A questão central é a persistência. Se os Estados Unidos não conseguirem paralisar a infraestrutura de mísseis e drones do Irã, Teerã poderá sustentar uma campanha de desgaste prolongada. Os impactos cumulativos na economia e na política interna dos EUA poderiam rapidamente superar o desejo de prolongar a guerra. A ambiguidade das declarações presidenciais americanas, oscilando entre um “sucesso retumbante” e advertências sobre a limitação das capacidades do Irã, reflete a dificuldade de traduzir a superioridade militar em resultados estratégicos claros.

O conflito demonstrou que a estratégia iraniana combina planejamento, paciência e coordenação regional, com objetivos claros de dissuasão e preservação da influência, ao mesmo tempo que força os Estados Unidos e Israel a reverem suas suposições sobre como medir a eficácia em uma guerra de desgaste prolongada.

O resultado é um conflito em que a narrativa da mídia ocidental sobre o sucesso militar se choca com as evidências de uma resiliência iraniana que não é caótica, mas deliberadamente estruturada.
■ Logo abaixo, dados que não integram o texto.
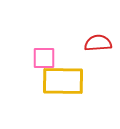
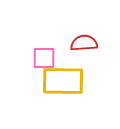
red semicircle: moved 14 px left
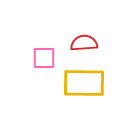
yellow rectangle: moved 21 px right, 2 px down
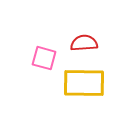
pink square: rotated 15 degrees clockwise
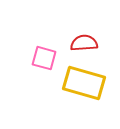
yellow rectangle: rotated 15 degrees clockwise
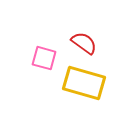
red semicircle: rotated 40 degrees clockwise
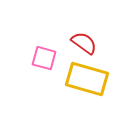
yellow rectangle: moved 3 px right, 4 px up
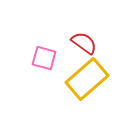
yellow rectangle: rotated 57 degrees counterclockwise
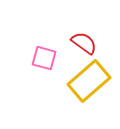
yellow rectangle: moved 2 px right, 2 px down
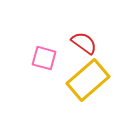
yellow rectangle: moved 1 px left, 1 px up
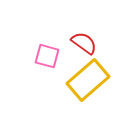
pink square: moved 3 px right, 2 px up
Cada onda de mísseis, cada drone implantado, cada alvo de infraestrutura selecionado, reflete uma estratégia coerente para maximizar a pressão, proteger as capacidades e manter a iniciativa em futuras negociações. Esta guerra não será resolvida apenas pelo poder aéreo, mas pela capacidade de sustentar os impactos, recalibrar as defesas inimigas e redefinir os termos de um eventual cessar-fogo que garanta dissuasão permanente e uma estrutura regional mais estável da perspectiva iraniana.